On December 30, 2013, RedHill Biopharma Ltd. (the "Company") issued a press release announcing that it had entered into a definitive agreement with OrbiMed Israel Partners Limited Partnership ("OrbiMed"), an affiliate of OrbiMed Advisors LLC, for the sale of RedHill's American Depository Shares ("ADSs") and warrants in a private placement transaction (the "Private Placement") for a total sum of $6.0 million.
Proceeds from the financing will be used for general working capital and for research and development related purposes, including the clinical development of RedHill's lead gastrointestinal programs, RHB-104 for Crohn's disease and RHB-105 for H. pylori infection, both currently undergoing Phase III studies.
The Private Placement is expected to close on or before January 9, 2014, subject to the satisfaction of customary closing conditions. Upon the closing of the Private Placement, in exchange for gross proceeds of $6.0 million, RedHill will issue OrbiMed a total of 631,580 units, each consisting of one ADS (each representing 10 ordinary shares) and a warrant to purchase 0.4 of an ADS ("Unit"), at a purchase price of $9.50 per Unit. The Company will issue to OrbiMed warrants to purchase 252,632 ADSs in the aggregate, which will have a three-year term and be exercisable at a price per ADS of $11.00.
Until the Company has raised an aggregate of $28 million from the sale and issuance of securities, including ordinary shares, any other capital stock of the Company, ADSs, or any evidences of indebtedness or other securities representing or directly or indirectly convertible into or exchangeable for capital stock of the Company (whether issued alone or together as "units") (the "Additional Securities"), if the Company issues Additional Securities at a price per Additional Security of less than $9.50 (such lower price, the "Subsequent Offering Price"), upon each such issuance the Company will issue to OrbiMed a number of additional ADSs as necessary to reduce the effective price per Unit to the Subsequent Offering Price. If ordinary shares and/or ADSs are offered with any other rights, the "Subsequent Offering Price" will be calculated for each "unit" in such offering, consisting of one ordinary share (or ADS) plus the number of other rights per share in such offering.

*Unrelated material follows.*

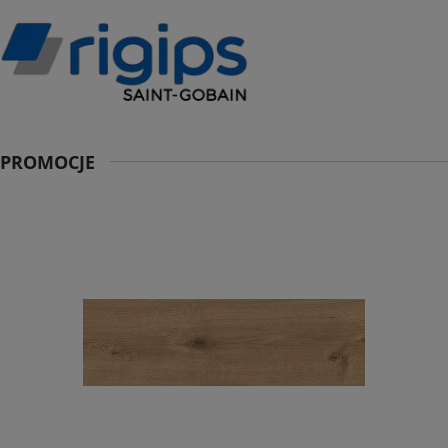
PROMOCJE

An adjustment will also apply to the issuance of convertible securities or warrants at a conversion or exercise price per share of less than $9.50 (adjusted for Ordinary Share-ADR ratio). "Additional Securities" excludes securities issued under the Company's stock option plan, ordinary shares issued upon the exercise of currently outstanding options or warrants, ordinary shares issued for acquisition of any entity or other reorganization or joint venture, and securities issued (i) in connection with the acquisition of, or licensing arrangements for, pharmaceutical products, (ii) to suppliers or third party service providers in connection with the provision of goods or services or (iii) in connection with sponsored research, collaboration, technology license, development, OEM, marketing or other similar agreements or strategic partnerships, in each case if approved by the board and not in connection with a capital raising transaction.
The Company has agreed to file with the Securities and Exchange Commission a registration statement covering the ADS to be issued to OrbiMed as well as the ADS issuable upon exercise of the Warrant. The agreement provides for liquidated damages if the Company doesn't meet the deadlines for filing the registration statement and causing the registration statement to be declared effective or if the registration statement does not remain in effect for the period of time required under the agreement.
Warrant
The Warrant will grant to OrbiMed the right to acquire up to 252,632 ADSs in the aggregate at an exercise price per ADR of $11.00. The Warrant will be immediately exercisable, have a three year term and may be exercised either for cash or on a cashless basis. The exercise price of the Warrant and the number of shares issuable upon exercise of the Warrant are subject to adjustments for stock dividends, stock splits, reverse splits or similar events, for dividends or other distributions to Company shareholders of Company assets (or rights to acquire assets), and for grants to Company shareholders of convertible securities or rights to purchase securities or property.
Upon the occurrence of a transaction involving a change in control of the Company in which the consideration is all cash, the Warrant, if not previously exercised, will be cancelled and the holder would receive the cash it would have received had it exercised the Warrant immediately prior to the transaction. For all other changes in control transactions, the successor entity must assume all of the obligation under the Warrant and the successor entity must be a public company traded on a US exchange.
Exhibits
Exhibit Number | Description |
99.1 | Press Release dated December 30, 2013 |
SIGNATURESPursuant to the requirements of the Securities Exchange Act of 1934, the registrant has duly caused this report to be signed on its behalf by the undersigned, thereunto duly authorized.
| | REDHILL BIOPHARMA LTD. (Registrant)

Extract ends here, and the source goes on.